Ni NTA Magarose Beads

Ni NTA Magarose Beads                

1. Product Description

Ni NTA Magarose Beads can be used to purify 6xHis-tagged proteins expressed in series of expression vectors, such as E.coli., yeast, insect cells and mammalian cells. The chelating group has then been charged with nickel ions (Ni²⁺). This form is very stable octahedral structure of nickel ions in the center, which can protect the nickel ions from attack of the competitive small molecule. The structure of Ni-NTA is compatible with a certain concentration of reducing agents, denaturing agents, detergents and other additives.

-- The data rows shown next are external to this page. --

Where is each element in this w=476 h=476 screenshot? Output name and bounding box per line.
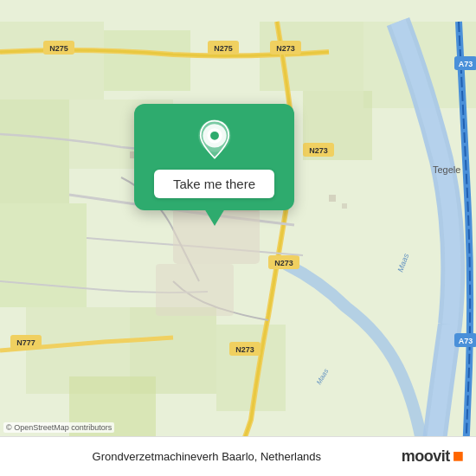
take-me-there-button[interactable]: Take me there (154, 170, 274, 198)
svg-text:N273: N273 (309, 146, 328, 155)
svg-rect-5 (0, 203, 87, 307)
location-pin-icon (194, 119, 235, 161)
svg-rect-8 (216, 325, 286, 411)
svg-text:N777: N777 (16, 338, 35, 347)
svg-text:N273: N273 (276, 44, 295, 53)
svg-text:N275: N275 (214, 44, 233, 53)
svg-point-45 (209, 131, 220, 141)
svg-text:A73: A73 (459, 337, 473, 345)
svg-rect-3 (0, 100, 69, 203)
svg-text:Tegele: Tegele (433, 164, 460, 175)
moovit-logo-dot: ■ (453, 447, 464, 466)
moovit-logo-text: moovit (402, 447, 450, 466)
svg-text:N273: N273 (235, 345, 254, 354)
svg-rect-40 (329, 195, 336, 202)
moovit-logo: moovit ■ (402, 447, 464, 467)
location-card: Take me there (134, 104, 294, 210)
svg-rect-36 (156, 264, 234, 316)
bottom-bar: Grondverzetmachineverh Baarlo, Netherlan… (0, 436, 476, 476)
map-container: N275 N275 N273 N273 N273 N273 A73 A73 N7… (0, 0, 476, 476)
svg-rect-2 (104, 30, 190, 91)
svg-text:N273: N273 (274, 259, 293, 267)
svg-text:A73: A73 (459, 60, 473, 68)
map-background: N275 N275 N273 N273 N273 N273 A73 A73 N7… (0, 0, 476, 476)
svg-rect-1 (0, 22, 104, 100)
svg-rect-41 (342, 203, 347, 209)
location-label: Grondverzetmachineverh Baarlo, Netherlan… (12, 450, 402, 463)
svg-text:N275: N275 (49, 44, 68, 53)
osm-attribution: © OpenStreetMap contributors (3, 422, 114, 433)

Fig.1. The chemical structures of Ni NTA Magarose Beads

Table 1. Characteristics of Ni NTA Magarose Beads

Table 2. Chemical compatibilities for Ni NTA Magarose Beads

2. Purification Procedure

2.1 Buffer Preparation

The basic principle of the following recommended buffer and other buffer is lower concentration of imidazole in Lysis and wash buffer and higher in elution buffer. Water and chemicals used for buffer preparation should be of high purity. It is recommended filtering the buffers by passing them through a 0.22 μm or 0.45 μm filter before use. Ni NTA Magarose Beads can be used for the his-tagged protein purification under native conditions and denaturing conditions, which need different buffer. The recommended buffer is shown in table 3，table 4 and table 5.

Table 3. Recommended buffer for his-tagged protein purification under native conditions

Table 4. Recommended buffer for his-tagged protein purification under denaturing conditions(elute by pH)

Table 5. Recommended buffer for his-tagged protein purification under denaturing conditions(elute by imidazole)

2.2 Sample Preparation

2.2.1 Recombinant native protein expressed in E.coli or yeast 

1) Single colonies were cultured in LB medium. According to the instruction, adding the inducers for a period of time.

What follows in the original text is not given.